Filter the entries, keeping every line with the word "Vinduet".

^^^^^^^^

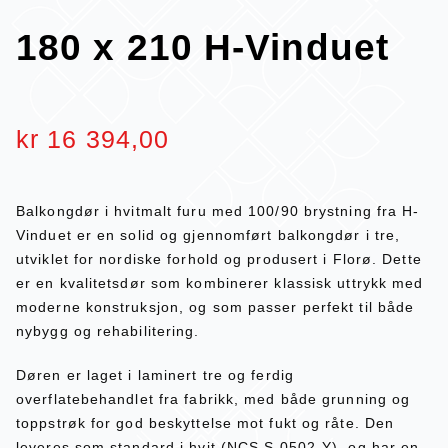
180 x 210 H-Vinduet
kr
16 394,00
Balkongdør i hvitmalt furu med 100/90 brystning fra H-
Vinduet er en solid og gjennomført balkongdør i tre,
utviklet for nordiske forhold og produsert i Florø. Dette
er en kvalitetsdør som kombinerer klassisk uttrykk med
moderne konstruksjon, og som passer perfekt til både
nybygg og rehabilitering.
Døren er laget i laminert tre og ferdig
overflatebehandlet fra fabrikk, med både grunning og
toppstrøk for god beskyttelse mot fukt og råte. Den
leveres som standard i hvit (NCS S 0502-Y), og har en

^^^^^^^^

# OUTPUT OF THE TASK
180 x 210 H-Vinduet
Vinduet er en solid og gjennomført balkongdør i tre,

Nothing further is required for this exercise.